→ Records supplied
-- Opening Marker --

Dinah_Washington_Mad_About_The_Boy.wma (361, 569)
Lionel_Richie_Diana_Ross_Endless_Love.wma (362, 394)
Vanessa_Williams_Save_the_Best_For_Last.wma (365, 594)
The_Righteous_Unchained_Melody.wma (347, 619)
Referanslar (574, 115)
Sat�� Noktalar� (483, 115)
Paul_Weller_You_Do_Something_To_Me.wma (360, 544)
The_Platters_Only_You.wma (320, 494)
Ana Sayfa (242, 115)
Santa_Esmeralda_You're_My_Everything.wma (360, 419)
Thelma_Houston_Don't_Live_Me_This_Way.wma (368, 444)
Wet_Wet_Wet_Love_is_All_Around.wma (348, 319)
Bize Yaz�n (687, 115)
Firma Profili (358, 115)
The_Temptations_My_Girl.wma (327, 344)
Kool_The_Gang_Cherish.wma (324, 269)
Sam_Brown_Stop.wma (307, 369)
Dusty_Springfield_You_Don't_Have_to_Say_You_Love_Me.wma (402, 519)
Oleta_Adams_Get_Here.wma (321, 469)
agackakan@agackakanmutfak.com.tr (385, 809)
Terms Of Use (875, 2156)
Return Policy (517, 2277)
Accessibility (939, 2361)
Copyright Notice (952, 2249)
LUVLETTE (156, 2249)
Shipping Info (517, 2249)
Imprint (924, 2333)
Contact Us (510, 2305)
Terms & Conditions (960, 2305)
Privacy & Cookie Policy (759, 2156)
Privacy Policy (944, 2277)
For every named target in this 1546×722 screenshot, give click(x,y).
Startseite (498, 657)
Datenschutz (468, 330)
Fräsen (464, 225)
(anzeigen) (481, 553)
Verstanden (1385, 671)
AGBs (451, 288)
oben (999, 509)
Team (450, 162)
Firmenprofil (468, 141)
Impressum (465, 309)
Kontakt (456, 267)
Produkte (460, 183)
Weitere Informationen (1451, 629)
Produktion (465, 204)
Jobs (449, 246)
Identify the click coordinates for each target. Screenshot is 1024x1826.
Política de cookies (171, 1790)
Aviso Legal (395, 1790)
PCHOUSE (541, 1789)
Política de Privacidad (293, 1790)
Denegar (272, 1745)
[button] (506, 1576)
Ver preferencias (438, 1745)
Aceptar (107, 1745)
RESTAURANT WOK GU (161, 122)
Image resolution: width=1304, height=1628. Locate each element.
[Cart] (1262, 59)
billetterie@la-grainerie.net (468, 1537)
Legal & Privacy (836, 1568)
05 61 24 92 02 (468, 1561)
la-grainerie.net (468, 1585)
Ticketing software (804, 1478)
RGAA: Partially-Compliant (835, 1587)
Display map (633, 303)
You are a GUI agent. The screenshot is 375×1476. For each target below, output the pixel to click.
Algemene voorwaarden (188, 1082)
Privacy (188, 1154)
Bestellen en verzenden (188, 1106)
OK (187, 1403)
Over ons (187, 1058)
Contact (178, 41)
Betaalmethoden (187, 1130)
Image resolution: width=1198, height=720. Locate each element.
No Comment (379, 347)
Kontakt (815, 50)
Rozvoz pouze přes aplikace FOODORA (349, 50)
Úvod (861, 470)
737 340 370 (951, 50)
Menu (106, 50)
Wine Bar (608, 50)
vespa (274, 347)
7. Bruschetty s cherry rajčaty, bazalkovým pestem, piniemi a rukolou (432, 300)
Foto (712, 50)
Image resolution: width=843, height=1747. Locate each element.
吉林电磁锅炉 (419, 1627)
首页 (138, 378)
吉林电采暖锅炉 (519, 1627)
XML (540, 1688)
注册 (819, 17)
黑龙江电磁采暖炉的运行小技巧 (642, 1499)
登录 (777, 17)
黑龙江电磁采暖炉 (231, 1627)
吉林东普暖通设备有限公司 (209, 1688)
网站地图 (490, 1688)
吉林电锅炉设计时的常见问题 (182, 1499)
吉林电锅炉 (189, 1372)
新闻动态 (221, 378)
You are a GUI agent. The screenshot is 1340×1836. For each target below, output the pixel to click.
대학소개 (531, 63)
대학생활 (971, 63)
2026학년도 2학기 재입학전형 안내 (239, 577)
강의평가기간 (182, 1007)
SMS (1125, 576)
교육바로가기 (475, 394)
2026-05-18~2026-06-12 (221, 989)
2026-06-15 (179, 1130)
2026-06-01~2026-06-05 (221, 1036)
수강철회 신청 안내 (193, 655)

-- Closing Marker --

→ Problem to solve
Give every entry again, character for character.

→ Task output
Dinah_Washington_Mad_About_The_Boy.wma (361, 569)
Lionel_Richie_Diana_Ross_Endless_Love.wma (362, 394)
Vanessa_Williams_Save_the_Best_For_Last.wma (365, 594)
The_Righteous_Unchained_Melody.wma (347, 619)
Referanslar (574, 115)
Sat�� Noktalar� (483, 115)
Paul_Weller_You_Do_Something_To_Me.wma (360, 544)
The_Platters_Only_You.wma (320, 494)
Ana Sayfa (242, 115)
Santa_Esmeralda_You're_My_Everything.wma (360, 419)
Thelma_Houston_Don't_Live_Me_This_Way.wma (368, 444)
Wet_Wet_Wet_Love_is_All_Around.wma (348, 319)
Bize Yaz�n (687, 115)
Firma Profili (358, 115)
The_Temptations_My_Girl.wma (327, 344)
Kool_The_Gang_Cherish.wma (324, 269)
Sam_Brown_Stop.wma (307, 369)
Dusty_Springfield_You_Don't_Have_to_Say_You_Love_Me.wma (402, 519)
Oleta_Adams_Get_Here.wma (321, 469)
agackakan@agackakanmutfak.com.tr (385, 809)
Terms Of Use (875, 2156)
Return Policy (517, 2277)
Accessibility (939, 2361)
Copyright Notice (952, 2249)
LUVLETTE (156, 2249)
Shipping Info (517, 2249)
Imprint (924, 2333)
Contact Us (510, 2305)
Terms & Conditions (960, 2305)
Privacy & Cookie Policy (759, 2156)
Privacy Policy (944, 2277)
For every named target in this 1546×722 screenshot, give click(x,y).
Startseite (498, 657)
Datenschutz (468, 330)
Fräsen (464, 225)
(anzeigen) (481, 553)
Verstanden (1385, 671)
AGBs (451, 288)
oben (999, 509)
Team (450, 162)
Firmenprofil (468, 141)
Impressum (465, 309)
Kontakt (456, 267)
Produkte (460, 183)
Weitere Informationen (1451, 629)
Produktion (465, 204)
Jobs (449, 246)
Identify the click coordinates for each target. Screenshot is 1024x1826.
Política de cookies (171, 1790)
Aviso Legal (395, 1790)
PCHOUSE (541, 1789)
Política de Privacidad (293, 1790)
Denegar (272, 1745)
[button] (506, 1576)
Ver preferencias (438, 1745)
Aceptar (107, 1745)
RESTAURANT WOK GU (161, 122)
Image resolution: width=1304, height=1628. Locate each element.
[Cart] (1262, 59)
billetterie@la-grainerie.net (468, 1537)
Legal & Privacy (836, 1568)
05 61 24 92 02 (468, 1561)
la-grainerie.net (468, 1585)
Ticketing software (804, 1478)
RGAA: Partially-Compliant (835, 1587)
Display map (633, 303)
You are a GUI agent. The screenshot is 375×1476. For each target below, output the pixel to click.
Algemene voorwaarden (188, 1082)
Privacy (188, 1154)
Bestellen en verzenden (188, 1106)
OK (187, 1403)
Over ons (187, 1058)
Contact (178, 41)
Betaalmethoden (187, 1130)
Image resolution: width=1198, height=720. Locate each element.
No Comment (379, 347)
Kontakt (815, 50)
Rozvoz pouze přes aplikace FOODORA (349, 50)
Úvod (861, 470)
737 340 370 (951, 50)
Menu (106, 50)
Wine Bar (608, 50)
vespa (274, 347)
7. Bruschetty s cherry rajčaty, bazalkovým pestem, piniemi a rukolou (432, 300)
Foto (712, 50)
Image resolution: width=843, height=1747. Locate each element.
吉林电磁锅炉 (419, 1627)
首页 (138, 378)
吉林电采暖锅炉 (519, 1627)
XML (540, 1688)
注册 (819, 17)
黑龙江电磁采暖炉的运行小技巧 (642, 1499)
登录 (777, 17)
黑龙江电磁采暖炉 (231, 1627)
吉林东普暖通设备有限公司 (209, 1688)
网站地图 (490, 1688)
吉林电锅炉设计时的常见问题 (182, 1499)
吉林电锅炉 (189, 1372)
新闻动态 (221, 378)
You are a GUI agent. The screenshot is 1340×1836. For each target below, output the pixel to click.
대학소개 (531, 63)
대학생활 (971, 63)
2026학년도 2학기 재입학전형 안내 (239, 577)
강의평가기간 (182, 1007)
SMS (1125, 576)
교육바로가기 (475, 394)
2026-05-18~2026-06-12 (221, 989)
2026-06-15 (179, 1130)
2026-06-01~2026-06-05 (221, 1036)
수강철회 신청 안내 (193, 655)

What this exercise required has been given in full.